Open BCHamstra opened 2 months ago

BCHamstra commented 2 months ago

If I understand it correctly, ascot adds the states of markers to the histogram at every time step. This can result in significantly more cells being filled with particles than there were markers to generate said particles. If the resulting histogram is then used to generate markers for a subsequent ascot run, the number of markers generated should be at least as big as the number of 'filled cells' to represent all particles. Were this is not the case, a subset of particles would be represented and the amount would be inversely proportional to the number of grid cells. This is annoying to deal with and can influence the results of those unaware.

I propose to scale the weight of markers to let them properly represent their particle distribution. I believe this can be achieved by adding a line in ascot5/a5py/routines/markergen.py. For example after the weights are shuffled (weight = weight[idx].ravel(), line 114):

weight = weight * np.sum(particledist.histogram()) / np.sum(weight)

Initial testing seems promising.

Otsooni commented 1 month ago

Can you clarify to me the advantages of this reweighting?

I would find it highly confusing for a sampled distribution to not agree with the distribution from which it was sampled. For a case in which the sampling was done for too few markers (or all bins with particles were not taken into account), I would rather have the sampled bin(sampled markers corresponding to the distribution) to have precisely the same weight as the bin.

For example, given a fusion alpha birth distribution sampled with an edge localized probability distribution, the resulting marker distribution would be edge weighted, and maybe only few markers were initialized at the magnetic axis where the weight is largest. Reweighting this could add orders of magnitude larger weights to the edge localized markers.

That said, I also have some considerations on if some flags should be implemented to notify on large discrepancies between number of sampled markers and the number of populated bins in the distribution. Maybe statistically significant bins(for example bins that hold 95% or more of the probability distribution) could be checked if they are included in the marker generation.

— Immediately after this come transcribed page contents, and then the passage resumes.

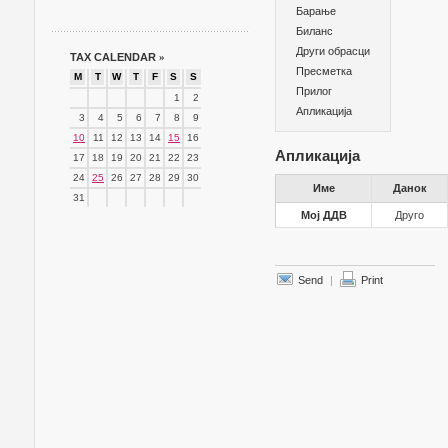
Барање
Биланс
Други обрасци
TAX CALENDAR
»
Пресметка
M
T
W
T
F
S
S
Прилог
1
2
Апликација
3
4
5
6
7
8
9
10
11
12
13
14
15
16
Апликација
17
18
19
20
21
22
23
24
25
26
27
28
29
30
Име
Данок
31
Мој ДДВ
Друго
Send
|
Print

BCHamstra commented 1 month ago

Ah, I see your point. I am looking at the 14.1MeV neutron production from beam-target fusion in a stellarator. So BBNBI produces a deuterium source, which goes through ASCOT, reacts with deuterium plasma in AFSI to produce tritium, which is then sampled for another ASCOT run to finally get the neutrons from a DT-reaction in AFSI. So I need to include most if not all generated particles to get a good estimation of the resultant neutron distribution with respect to the input beam.

I noticed that I need a large number of bins for accuracy, though cannot afford to have enough markers to sample from all those bins. Thus these markers only represent a subset of what I need. Admittedly, I did forget about using a different sampling distribution. However, my deuterium distribution is quite wide and while the core is likely the most relevant, I would rather not make that distinction prematurely. Especially as I intend on testing different configurations/devices. This lead to my suggestion for reweighing.

Perhaps adding it as an option to the generate method to allow a user to choose which behaviour they want? Regardless, adding a warning if a significant number of particles are excluded seems helpful.